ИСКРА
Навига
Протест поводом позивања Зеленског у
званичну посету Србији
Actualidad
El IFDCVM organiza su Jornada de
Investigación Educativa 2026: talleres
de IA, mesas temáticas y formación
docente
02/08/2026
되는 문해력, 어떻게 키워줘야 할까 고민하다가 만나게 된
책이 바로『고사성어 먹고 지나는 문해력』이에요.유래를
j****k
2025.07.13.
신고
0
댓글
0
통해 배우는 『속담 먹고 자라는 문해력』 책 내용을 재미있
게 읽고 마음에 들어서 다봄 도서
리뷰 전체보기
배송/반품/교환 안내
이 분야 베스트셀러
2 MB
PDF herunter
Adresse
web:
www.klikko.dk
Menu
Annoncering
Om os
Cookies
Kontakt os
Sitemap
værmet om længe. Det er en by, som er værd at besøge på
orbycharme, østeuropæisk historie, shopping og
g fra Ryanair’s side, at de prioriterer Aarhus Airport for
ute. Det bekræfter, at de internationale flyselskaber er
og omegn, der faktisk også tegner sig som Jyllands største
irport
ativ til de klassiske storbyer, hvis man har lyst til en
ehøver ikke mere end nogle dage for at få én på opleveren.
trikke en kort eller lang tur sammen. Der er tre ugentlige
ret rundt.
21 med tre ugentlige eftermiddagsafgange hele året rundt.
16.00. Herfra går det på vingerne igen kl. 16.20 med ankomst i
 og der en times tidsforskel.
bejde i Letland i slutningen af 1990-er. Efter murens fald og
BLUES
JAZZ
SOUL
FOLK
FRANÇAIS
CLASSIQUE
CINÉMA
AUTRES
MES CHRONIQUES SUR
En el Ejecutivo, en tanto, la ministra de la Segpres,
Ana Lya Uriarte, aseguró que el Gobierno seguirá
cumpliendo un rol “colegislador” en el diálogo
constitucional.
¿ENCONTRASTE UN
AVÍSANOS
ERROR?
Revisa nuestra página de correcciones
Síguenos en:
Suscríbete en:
::::
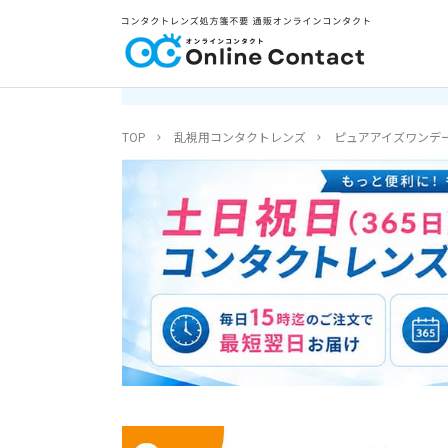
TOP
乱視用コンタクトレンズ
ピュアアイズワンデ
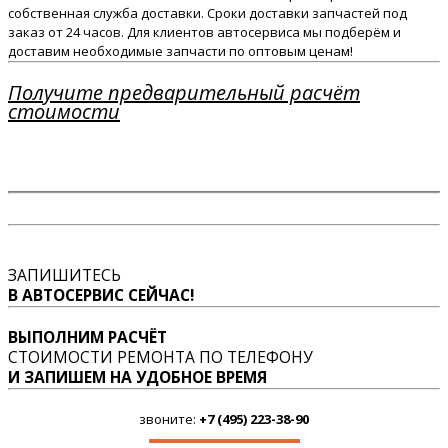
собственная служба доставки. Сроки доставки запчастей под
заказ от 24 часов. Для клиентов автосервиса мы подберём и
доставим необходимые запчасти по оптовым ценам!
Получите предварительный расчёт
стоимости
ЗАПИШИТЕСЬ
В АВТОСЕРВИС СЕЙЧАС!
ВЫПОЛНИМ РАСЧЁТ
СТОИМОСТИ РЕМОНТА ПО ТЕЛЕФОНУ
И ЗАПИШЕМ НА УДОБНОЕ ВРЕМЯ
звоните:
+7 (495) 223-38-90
::::
■ **ASSIGNMENT**
From the entries above, give again exactly the lines running from the line with "Investigación Educativa 2026: talleres" to the line with "Annoncering"; include both of those lines.

■ **RESULT BELOW**
Investigación Educativa 2026: talleres
de IA, mesas temáticas y formación
docente
02/08/2026
되는 문해력, 어떻게 키워줘야 할까 고민하다가 만나게 된
책이 바로『고사성어 먹고 지나는 문해력』이에요.유래를
j****k
2025.07.13.
신고
0
댓글
0
통해 배우는 『속담 먹고 자라는 문해력』 책 내용을 재미있
게 읽고 마음에 들어서 다봄 도서
리뷰 전체보기
배송/반품/교환 안내
이 분야 베스트셀러
2 MB
PDF herunter
Adresse
web:
www.klikko.dk
Menu
Annoncering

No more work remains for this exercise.